Draws reference images. The function lowers the opacity in regions with relevance lower than max(relevance)*vis_th. In addition, the reference image can be cropped where relevance is less than max(relevance)*crop_th by setting ‘rf’ to True.

Parameters:
  • data_batch (torch.Tensor) – original images from dataset without FeatureVisualization.preprocess() applied to it

  • heatmaps (torch.Tensor) – output heatmap tensor of the CondAttribution call

  • rf (boolean) – Computes the CRP heatmap for a single neuron and hence restricts the heatmap to the receptive field. The amount of cropping is further specified by the ‘crop_th’ argument.

  • alpha (between [0 and 1]) – Regulates the transparency in low relevance regions.

  • vis_th (between [0 and 1)) – Visualization Threshold: Increases transparency in regions where relevance is smaller than max(relevance)*vis_th

  • crop_th (between [0 and 1)) – Cropping Threshold: Crops the image in regions where relevance is smaller than max(relevance)*crop_th.
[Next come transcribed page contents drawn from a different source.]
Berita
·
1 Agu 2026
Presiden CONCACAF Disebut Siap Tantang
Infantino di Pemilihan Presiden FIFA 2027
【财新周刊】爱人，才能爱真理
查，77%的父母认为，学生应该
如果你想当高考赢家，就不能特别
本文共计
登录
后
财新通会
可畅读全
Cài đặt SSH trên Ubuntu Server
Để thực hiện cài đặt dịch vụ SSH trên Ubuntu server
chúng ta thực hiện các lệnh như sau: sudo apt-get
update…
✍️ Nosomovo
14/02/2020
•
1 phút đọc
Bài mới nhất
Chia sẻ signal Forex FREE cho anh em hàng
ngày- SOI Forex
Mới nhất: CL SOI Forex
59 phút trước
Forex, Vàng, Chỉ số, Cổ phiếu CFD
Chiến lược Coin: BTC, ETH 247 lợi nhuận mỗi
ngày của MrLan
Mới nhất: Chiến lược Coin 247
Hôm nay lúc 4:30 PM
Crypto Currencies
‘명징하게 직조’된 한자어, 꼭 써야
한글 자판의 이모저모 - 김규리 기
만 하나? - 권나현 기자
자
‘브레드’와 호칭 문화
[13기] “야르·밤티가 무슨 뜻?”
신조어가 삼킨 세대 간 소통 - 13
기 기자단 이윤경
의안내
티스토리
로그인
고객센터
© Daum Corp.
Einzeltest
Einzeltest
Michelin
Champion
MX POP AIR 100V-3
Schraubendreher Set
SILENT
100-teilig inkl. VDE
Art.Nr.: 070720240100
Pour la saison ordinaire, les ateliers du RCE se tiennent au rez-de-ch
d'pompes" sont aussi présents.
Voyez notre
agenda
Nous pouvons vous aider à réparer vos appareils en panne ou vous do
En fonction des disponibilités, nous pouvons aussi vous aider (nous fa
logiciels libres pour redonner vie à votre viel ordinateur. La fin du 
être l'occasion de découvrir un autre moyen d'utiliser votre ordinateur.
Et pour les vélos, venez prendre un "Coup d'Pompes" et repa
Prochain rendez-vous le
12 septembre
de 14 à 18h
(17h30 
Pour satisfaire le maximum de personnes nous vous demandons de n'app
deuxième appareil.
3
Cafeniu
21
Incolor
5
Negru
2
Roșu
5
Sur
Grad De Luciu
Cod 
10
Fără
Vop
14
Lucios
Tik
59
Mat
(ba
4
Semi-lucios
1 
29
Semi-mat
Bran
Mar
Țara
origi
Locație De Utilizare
Cropping is only applied, if receptive field ‘rf’ is set to True.

  • kernel_size (scalar) – Parameter of the torchvision.transforms.functional.gaussian_blur function used to smooth the CRP heatmap.

Returns:

image – If ‘rf’ is True, reference images have different shapes.

Return type:

list of PIL.Image objects

Module contents

Utility modules for semantic analysis and visualization.
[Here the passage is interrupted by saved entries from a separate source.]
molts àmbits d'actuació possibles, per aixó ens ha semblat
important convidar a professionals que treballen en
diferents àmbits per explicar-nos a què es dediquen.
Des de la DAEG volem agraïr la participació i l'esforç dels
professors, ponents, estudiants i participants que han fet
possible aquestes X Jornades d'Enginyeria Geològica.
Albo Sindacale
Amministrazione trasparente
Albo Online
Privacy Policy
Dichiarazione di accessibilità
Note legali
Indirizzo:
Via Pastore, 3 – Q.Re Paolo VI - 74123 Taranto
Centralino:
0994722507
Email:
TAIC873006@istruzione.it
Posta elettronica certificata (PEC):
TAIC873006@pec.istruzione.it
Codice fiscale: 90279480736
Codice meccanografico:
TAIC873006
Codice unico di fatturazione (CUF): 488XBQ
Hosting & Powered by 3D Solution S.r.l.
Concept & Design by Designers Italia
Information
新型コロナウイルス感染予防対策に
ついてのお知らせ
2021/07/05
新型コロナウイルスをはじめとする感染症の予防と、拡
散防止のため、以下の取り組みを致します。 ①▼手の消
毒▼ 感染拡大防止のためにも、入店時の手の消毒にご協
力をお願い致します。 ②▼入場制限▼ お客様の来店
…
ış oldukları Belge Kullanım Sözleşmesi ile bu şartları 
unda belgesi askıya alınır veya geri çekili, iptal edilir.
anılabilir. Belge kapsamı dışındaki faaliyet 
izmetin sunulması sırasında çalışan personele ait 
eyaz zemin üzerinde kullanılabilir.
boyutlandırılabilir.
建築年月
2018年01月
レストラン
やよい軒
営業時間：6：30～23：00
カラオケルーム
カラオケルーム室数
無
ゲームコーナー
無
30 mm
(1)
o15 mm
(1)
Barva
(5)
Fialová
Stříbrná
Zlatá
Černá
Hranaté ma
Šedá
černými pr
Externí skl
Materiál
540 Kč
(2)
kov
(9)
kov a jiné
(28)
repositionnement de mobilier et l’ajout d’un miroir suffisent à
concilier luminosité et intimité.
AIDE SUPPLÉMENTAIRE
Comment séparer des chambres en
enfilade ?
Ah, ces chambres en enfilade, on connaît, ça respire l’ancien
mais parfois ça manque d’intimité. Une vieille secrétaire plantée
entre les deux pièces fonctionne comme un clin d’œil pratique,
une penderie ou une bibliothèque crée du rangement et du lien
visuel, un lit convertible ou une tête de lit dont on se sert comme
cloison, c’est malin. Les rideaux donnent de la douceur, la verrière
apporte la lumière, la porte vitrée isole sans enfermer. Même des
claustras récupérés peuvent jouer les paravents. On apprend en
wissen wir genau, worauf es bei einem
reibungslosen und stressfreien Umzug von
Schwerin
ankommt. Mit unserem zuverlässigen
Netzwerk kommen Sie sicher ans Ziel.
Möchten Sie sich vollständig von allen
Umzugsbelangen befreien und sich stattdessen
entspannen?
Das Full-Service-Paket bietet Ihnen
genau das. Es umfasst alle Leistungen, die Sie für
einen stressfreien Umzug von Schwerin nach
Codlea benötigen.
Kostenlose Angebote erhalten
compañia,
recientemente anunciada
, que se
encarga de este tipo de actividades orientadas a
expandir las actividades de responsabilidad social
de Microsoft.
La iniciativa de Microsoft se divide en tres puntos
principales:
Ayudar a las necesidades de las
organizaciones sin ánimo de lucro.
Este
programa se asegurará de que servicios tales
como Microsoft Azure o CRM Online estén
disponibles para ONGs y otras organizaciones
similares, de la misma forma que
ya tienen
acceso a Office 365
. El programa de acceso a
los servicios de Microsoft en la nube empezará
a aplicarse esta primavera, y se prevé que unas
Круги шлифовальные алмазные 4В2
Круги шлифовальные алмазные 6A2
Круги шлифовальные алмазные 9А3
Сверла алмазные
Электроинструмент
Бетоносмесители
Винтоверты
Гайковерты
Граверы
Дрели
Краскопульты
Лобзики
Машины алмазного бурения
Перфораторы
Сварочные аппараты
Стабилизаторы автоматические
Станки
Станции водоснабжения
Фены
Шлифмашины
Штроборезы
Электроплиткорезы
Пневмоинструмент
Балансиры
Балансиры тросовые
This package provides utility functions and classes for activation caching, image rendering, and visualization tasks used throughout the SemanticLens library.

Modules

activation_caching

Tools for caching and managing neural network activations.

render

Image visualization and rendering utilities for semantic analysis.

semanticlens.utils.get_denormalization_transform(mean=tensor([0.4850, 0.4560, 0.4060]), std=tensor([0.2290, 0.2240, 0.2250]))[source]
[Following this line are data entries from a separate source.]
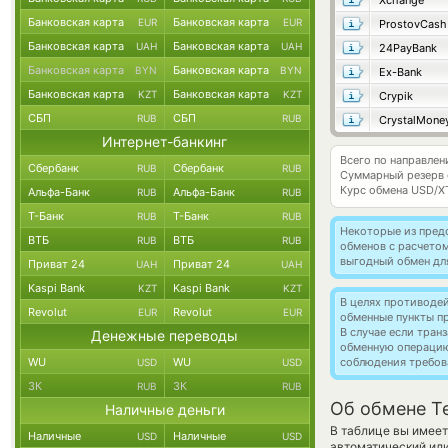
Xchange
Банковская карта
Банковская карта
EUR
EUR
ProstovCash
Банковская карта
Банковская карта
UAH
UAH
24PayBank
Банковская карта
Банковская карта
BYN
BYN
Ex-Bank
Банковская карта
Банковская карта
KZT
KZT
Crypik
СБП
СБП
RUB
RUB
CrystalMone
Интернет-банкинг
Всего по направле
Сбербанк
Сбербанк
RUB
RUB
Суммарный резерв
Курс обмена
USD/X
Альфа-Банк
Альфа-Банк
RUB
RUB
Т-Банк
Т-Банк
RUB
RUB
Некоторые из пред
ВТБ
ВТБ
RUB
RUB
обменов с расчето
выгодный обмен дл
Приват 24
Приват 24
UAH
UAH
Kaspi Bank
Kaspi Bank
KZT
KZT
В целях противоде
Revolut
Revolut
EUR
EUR
обменные пункты п
В случае если тра
Денежные переводы
обменную операци
WU
WU
соблюдения требов
USD
USD
ЗК
ЗК
RUB
RUB
Об обмене T
Наличные деньги
В таблице вы имеет
Наличные
Наличные
USD
USD
автоматический ил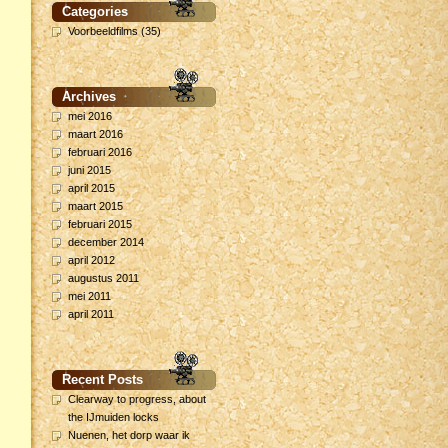
Categories
Voorbeeldfilms
(35)
Archives
mei 2016
maart 2016
februari 2016
juni 2015
april 2015
maart 2015
februari 2015
december 2014
april 2012
augustus 2011
mei 2011
april 2011
Recent Posts
Clearway to progress, about
the IJmuiden locks
Nuenen, het dorp waar ik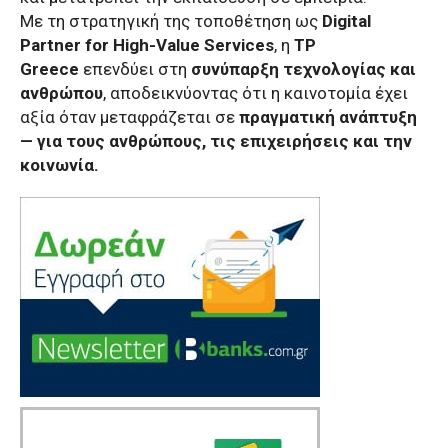
Με τη στρατηγική της τοποθέτηση ως
Digital
Partner for High-Value Services
, η
TP
Greece
επενδύει στη
συνύπαρξη τεχνολογίας και
ανθρώπου
, αποδεικνύοντας ότι η καινοτομία έχει
αξία όταν μεταφράζεται σε
πραγματική ανάπτυξη
— για τους ανθρώπους, τις επιχειρήσεις και την
κοινωνία.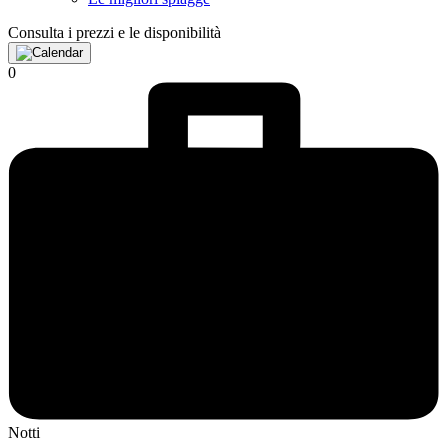
Consulta i prezzi e le disponibilità
0
Notti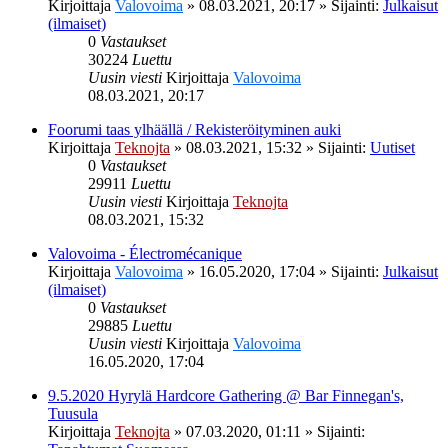
Kirjoittaja
Valovoima
»
08.03.2021, 20:17
» Sijainti:
Julkaisut
(ilmaiset)
0
Vastaukset
30224
Luettu
Uusin viesti
Kirjoittaja
Valovoima
08.03.2021, 20:17
Foorumi taas ylhäällä / Rekisteröityminen auki
Kirjoittaja
Teknojta
»
08.03.2021, 15:32
» Sijainti:
Uutiset
0
Vastaukset
29911
Luettu
Uusin viesti
Kirjoittaja
Teknojta
08.03.2021, 15:32
Valovoima - Électromécanique
Kirjoittaja
Valovoima
»
16.05.2020, 17:04
» Sijainti:
Julkaisut
(ilmaiset)
0
Vastaukset
29885
Luettu
Uusin viesti
Kirjoittaja
Valovoima
16.05.2020, 17:04
9.5.2020 Hyrylä Hardcore Gathering @ Bar Finnegan's,
Tuusula
Kirjoittaja
Teknojta
»
07.03.2020, 01:11
» Sijainti: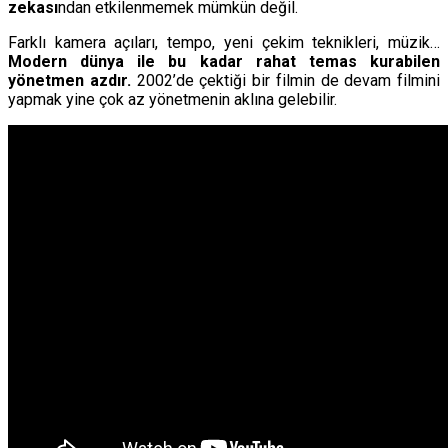
zekası
ndan etkilenmemek mümkün değil.
Farklı kamera açıları, tempo, yeni çekim teknikleri, müzik…
Modern dünya ile bu kadar rahat temas kurabilen
yönetmen azdır.
2002’de çektiği bir filmin de devam filmini
yapmak yine çok az yönetmenin aklına gelebilir.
Return a transform to undo the normalization of an image tensor.

This function creates a composition of transforms that reverses standard ImageNet normalization, which is useful for visualization purposes.

Parameters:
  • mean (torch.Tensor, optional) – Mean values used in the original normalization. Default is ImageNet means [0.485, 0.456, 0.406] for RGB channels.

  • std (torch.Tensor, optional) – Standard deviation values used in the original normalization. Default is ImageNet stds [0.229, 0.224, 0.225] for RGB channels.

Returns:

A composed transform that reverses the normalization when applied to a tensor.

Return type:

torch.nn.Module

semanticlens.utils.get_fallback_name(obj)[source]

Function to get a fallback name for an object.

semanticlens.utils.setup_colored_logging(log_level='INFO', file_path=None)[source]

Configures a colored logger for the ‘semanticlens’ package.

semanticlens.utils.to_transforms_compose(instance)[source]

Helper function to convert an ImageClassification instance to a Compose transform.